Maybe we're not very close, says Janet Yellen. Here's Greg Ip:
Economics Blog : Fed May Be Questioning Labor-Market Tightness: The Federal Reserve still sees the labor market as tight, but may be less sure of that than it was six months ago. The continued low level of the unemployment rate is one of the reasons the Fed has continued to say in its policy statements that the “high level of resource utilization” could add pressure to inflation. For some time Fed officials have thought slower economic growth would push up the unemployment rate, creating slack in the economy that would help keep wage and price gains from accelerating.
But there are signs the labor market isn’t as tight as the low unemployment rate suggests. One reason is the absence of a notable acceleration in wage growth. Average hourly earnings rose 0.3% in June from May and were up 3.9% from a year earlier, in line with the rate of growth for the past year. The more comprehensive employment cost index grew 3.5% from the previous year in the first quarter, in the range of the past several years. Broader measures of compensation accelerated in the first quarter, but that may reflect the vagaries of employee stock options and one-time bonuses.
Federal Reserve Bank of San Francisco President Janet Yellen, in a speech delivered via video conference to the Risk Management Institute of Singapore early Friday local time, said, it’s possible “labor markets may not actually be particularly tight,” citing the restrained growth in employment costs. The Conference Board’s index of job market perceptions, she said, suggests that labor markets are “only very slightly on the tight side.” Ms. Yellen suggested she was sympathetic to these “benign explanations.”
The low unemployment rate reflects in part a recent drop in the “participation rate” — the share of working-age people either on the job or looking for work — from 66.4% in December to 66% in May. It edged back to 66.1% in June. Much of the drop in the participation rate has been among teenagers; contrary to the Fed’s expectation, the participation rate of older workers has actually risen. Jared Bernstein, senior economist at the Economic Policy Institute, a Washington think tank, noted the participation rate has fallen especially sharply for young people, blacks and Hispanics, groups who are “especially sensitive to the economy’s ups and downs.” If those missing workers were reported as unemployed, the jobless rate would be 5% instead of 4.5%, he said in a report.
Peter Hooper, chief economist at Deutsche Bank Securities, said, “The prevailing view at the Fed seems to be that the labor market is tight, but with some uncertainty because the tightness has not yet shown up in a clear upward trend in labor cost inflation and because labor force participation has jumped around a good deal.”

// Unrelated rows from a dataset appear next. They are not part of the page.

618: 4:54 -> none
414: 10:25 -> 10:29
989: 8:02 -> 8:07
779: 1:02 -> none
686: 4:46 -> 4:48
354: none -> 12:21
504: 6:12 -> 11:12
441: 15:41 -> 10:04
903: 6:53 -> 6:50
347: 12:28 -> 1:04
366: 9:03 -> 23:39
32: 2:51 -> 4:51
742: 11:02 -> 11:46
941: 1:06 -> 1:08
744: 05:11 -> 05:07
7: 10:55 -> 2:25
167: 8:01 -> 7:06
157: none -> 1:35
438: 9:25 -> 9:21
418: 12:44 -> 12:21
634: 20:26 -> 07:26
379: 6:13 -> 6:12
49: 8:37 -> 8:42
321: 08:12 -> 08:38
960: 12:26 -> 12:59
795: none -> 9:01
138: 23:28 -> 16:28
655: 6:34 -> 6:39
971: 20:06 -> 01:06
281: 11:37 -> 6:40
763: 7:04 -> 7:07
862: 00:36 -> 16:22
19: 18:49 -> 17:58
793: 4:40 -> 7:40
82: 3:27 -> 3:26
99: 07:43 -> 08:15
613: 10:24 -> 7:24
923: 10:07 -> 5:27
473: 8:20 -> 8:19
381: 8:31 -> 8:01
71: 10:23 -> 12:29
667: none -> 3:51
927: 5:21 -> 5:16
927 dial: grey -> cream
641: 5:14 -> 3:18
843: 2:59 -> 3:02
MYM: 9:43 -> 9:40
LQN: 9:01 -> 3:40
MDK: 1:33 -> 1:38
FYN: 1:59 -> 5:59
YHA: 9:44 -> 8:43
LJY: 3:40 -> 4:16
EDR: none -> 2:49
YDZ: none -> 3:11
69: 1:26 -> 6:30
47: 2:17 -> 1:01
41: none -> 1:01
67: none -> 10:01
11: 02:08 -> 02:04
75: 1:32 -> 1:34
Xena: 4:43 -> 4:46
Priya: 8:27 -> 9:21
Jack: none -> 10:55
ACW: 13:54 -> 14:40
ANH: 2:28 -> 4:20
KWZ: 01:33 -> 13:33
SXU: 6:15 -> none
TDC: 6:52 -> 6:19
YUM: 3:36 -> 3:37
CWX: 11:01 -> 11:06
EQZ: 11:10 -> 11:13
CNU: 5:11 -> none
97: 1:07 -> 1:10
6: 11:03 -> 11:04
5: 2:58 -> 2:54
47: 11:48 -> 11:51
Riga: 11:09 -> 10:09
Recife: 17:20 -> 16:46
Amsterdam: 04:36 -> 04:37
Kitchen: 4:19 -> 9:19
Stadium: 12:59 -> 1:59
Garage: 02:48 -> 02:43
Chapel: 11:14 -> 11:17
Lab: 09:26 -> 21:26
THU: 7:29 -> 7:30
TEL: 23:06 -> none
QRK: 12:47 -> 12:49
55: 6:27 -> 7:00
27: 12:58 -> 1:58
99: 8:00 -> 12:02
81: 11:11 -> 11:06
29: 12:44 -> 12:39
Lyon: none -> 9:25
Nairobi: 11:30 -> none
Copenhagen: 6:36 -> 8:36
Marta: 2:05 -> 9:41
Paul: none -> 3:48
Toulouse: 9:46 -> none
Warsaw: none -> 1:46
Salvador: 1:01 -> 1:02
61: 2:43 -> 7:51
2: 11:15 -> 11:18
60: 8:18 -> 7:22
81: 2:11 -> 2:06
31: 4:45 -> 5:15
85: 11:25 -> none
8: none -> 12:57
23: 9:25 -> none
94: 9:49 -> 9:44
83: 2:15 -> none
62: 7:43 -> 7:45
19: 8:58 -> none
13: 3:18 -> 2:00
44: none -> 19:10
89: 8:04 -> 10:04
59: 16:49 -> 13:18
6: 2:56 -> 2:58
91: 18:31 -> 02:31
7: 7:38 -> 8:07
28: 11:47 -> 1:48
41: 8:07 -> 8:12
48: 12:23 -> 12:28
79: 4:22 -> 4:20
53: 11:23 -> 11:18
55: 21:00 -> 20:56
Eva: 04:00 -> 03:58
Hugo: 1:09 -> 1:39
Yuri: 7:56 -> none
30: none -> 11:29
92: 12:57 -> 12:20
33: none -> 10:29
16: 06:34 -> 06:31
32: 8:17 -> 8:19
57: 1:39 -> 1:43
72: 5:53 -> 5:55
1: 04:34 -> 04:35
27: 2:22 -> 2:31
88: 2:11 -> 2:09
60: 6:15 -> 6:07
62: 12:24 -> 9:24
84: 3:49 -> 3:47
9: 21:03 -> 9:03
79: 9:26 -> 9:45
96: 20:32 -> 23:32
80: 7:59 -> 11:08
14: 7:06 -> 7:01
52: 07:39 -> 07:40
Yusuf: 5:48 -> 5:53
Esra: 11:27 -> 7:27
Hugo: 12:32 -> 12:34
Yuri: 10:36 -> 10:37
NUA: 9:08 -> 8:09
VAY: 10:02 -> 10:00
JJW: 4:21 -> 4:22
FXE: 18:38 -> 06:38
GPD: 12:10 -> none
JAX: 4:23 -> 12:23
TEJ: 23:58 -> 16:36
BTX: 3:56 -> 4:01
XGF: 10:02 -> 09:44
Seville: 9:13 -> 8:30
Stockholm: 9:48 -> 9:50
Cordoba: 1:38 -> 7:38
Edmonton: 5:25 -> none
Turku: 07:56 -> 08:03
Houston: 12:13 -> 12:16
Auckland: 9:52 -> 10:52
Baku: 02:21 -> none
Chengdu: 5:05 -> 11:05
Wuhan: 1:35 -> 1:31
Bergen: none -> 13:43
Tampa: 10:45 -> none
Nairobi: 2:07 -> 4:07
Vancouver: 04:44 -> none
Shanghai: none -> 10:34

This suggests that while the Fed still expects a rise in unemployment, such an increase may not be essential to its expectation of moderating inflation. Still it has other reasons to remain on the alert, such as the possibility that its recent decline has been led by temporary factors that could fade in coming months, and the possibility that higher import and commodity prices could feed through to other goods and services.